1931 Fuyun earthquake
- UTC time: 1931-08-10 21:18:45
- ISC event: 906933
- USGS-ANSS: ComCat
- Local date: August 11, 1931
- Local time: 05:18:45
- Magnitude: M_{w} 8.0
- Depth: 20 km
- Epicenter: 46°48′N 89°54′E﻿ / ﻿46.8°N 89.9°E
- Max. intensity: MMI XI (Extreme)
- Casualties: 10,000 dead

= 1931 Fuyun earthquake =

Earthquake affecting China and Mongolia

The 1931 Fuyun earthquake (富蕴地震) occurred on August 10 at 21:18 UTC. The epicenter was near Fuyun County of northern Xinjiang, China.
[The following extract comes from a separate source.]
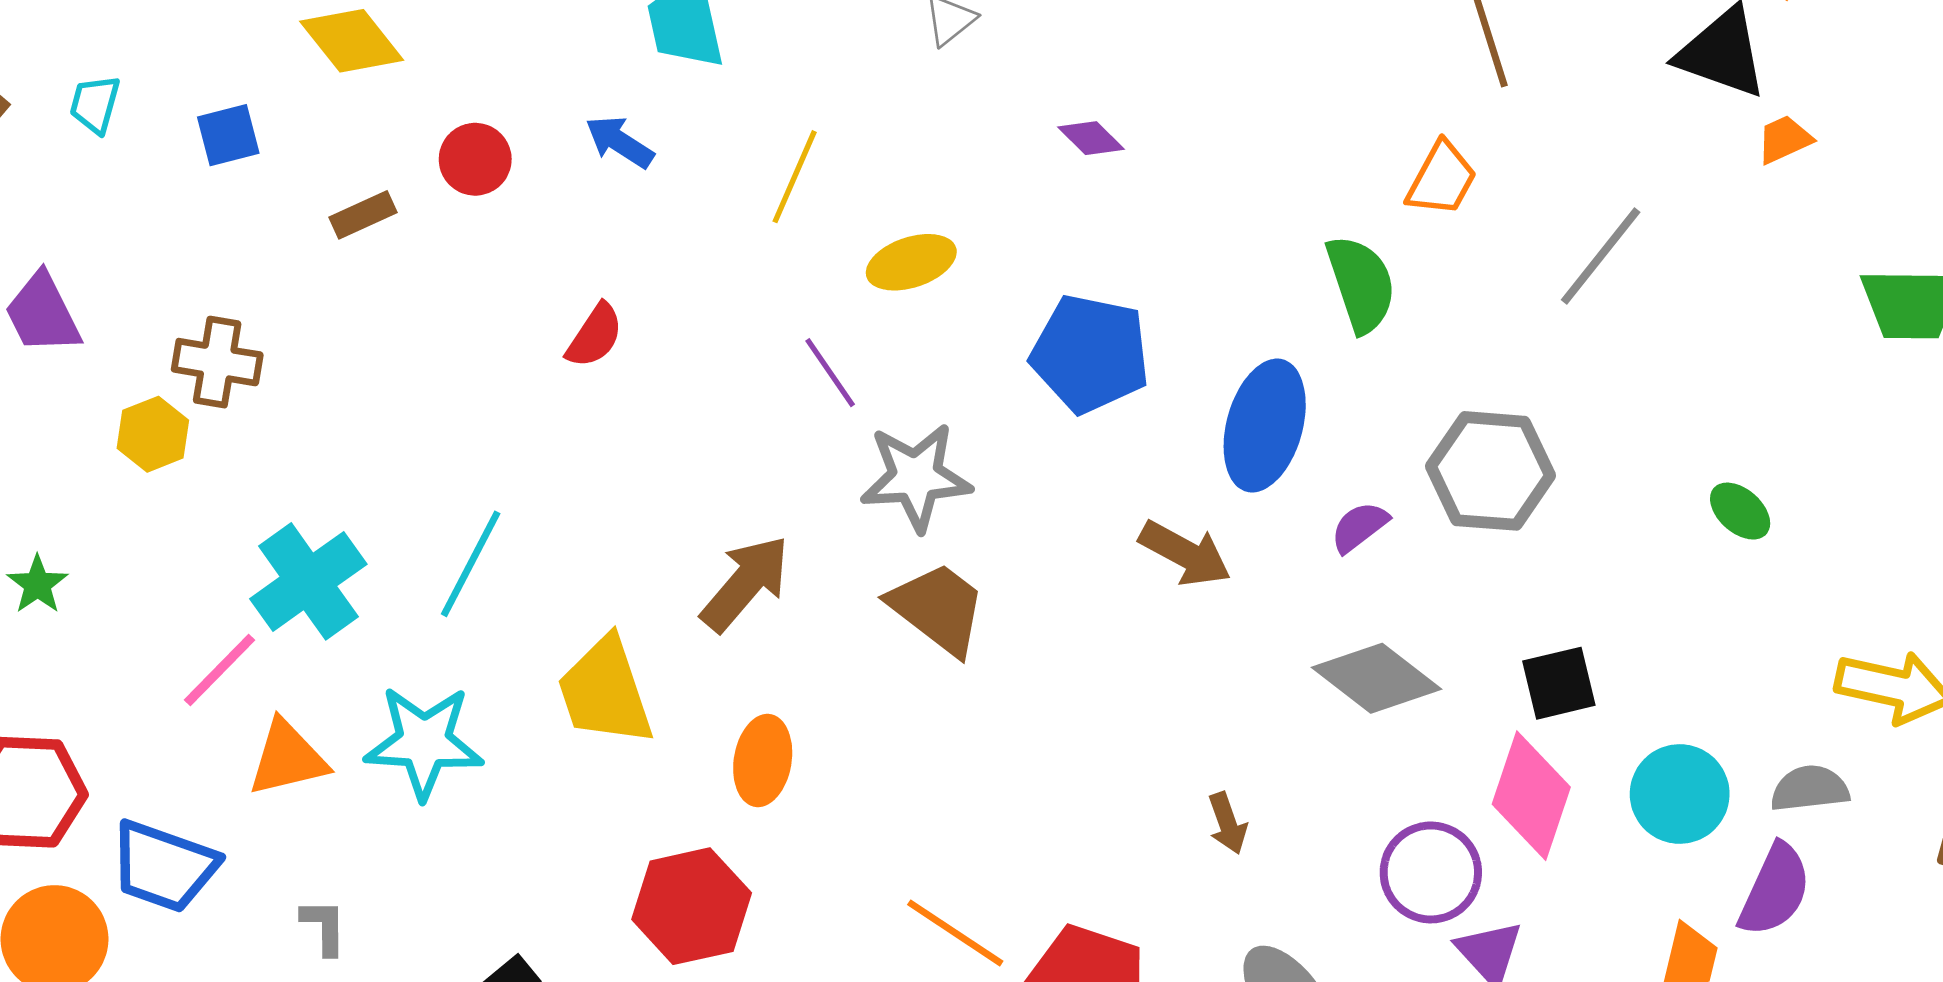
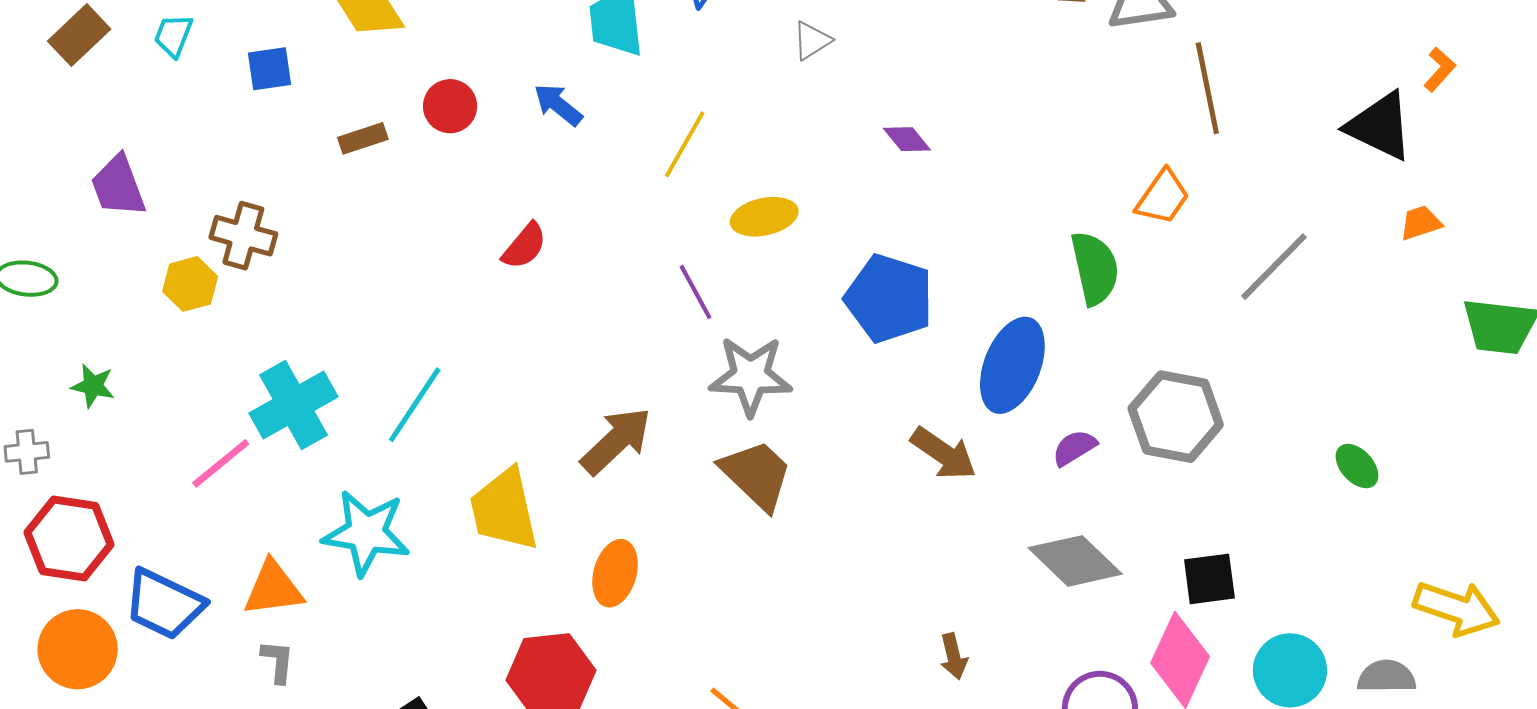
orange trapezoid: (1784, 139) -> (1421, 223), moved
green star: (37, 584) -> (93, 386), turned -30
orange triangle: (288, 758) -> (273, 588), moved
It had a moment magnitude of 8.0 and had a surface rupture of 171 km with a maximum horizontal displacement of 14 m along the Koktokay-Ertai fault zone (可可托海-二台断裂带). The Koktokay-Ertai fault has a slip rate of 4±2 mm per year. The rupture of this earthquake was caused by right-lateral strike-slip movement with normal component. The rupture is well preserved and becomes one of the main features of the Koktokay National Geopark (可可托海国家地质公园) located in Koktokay.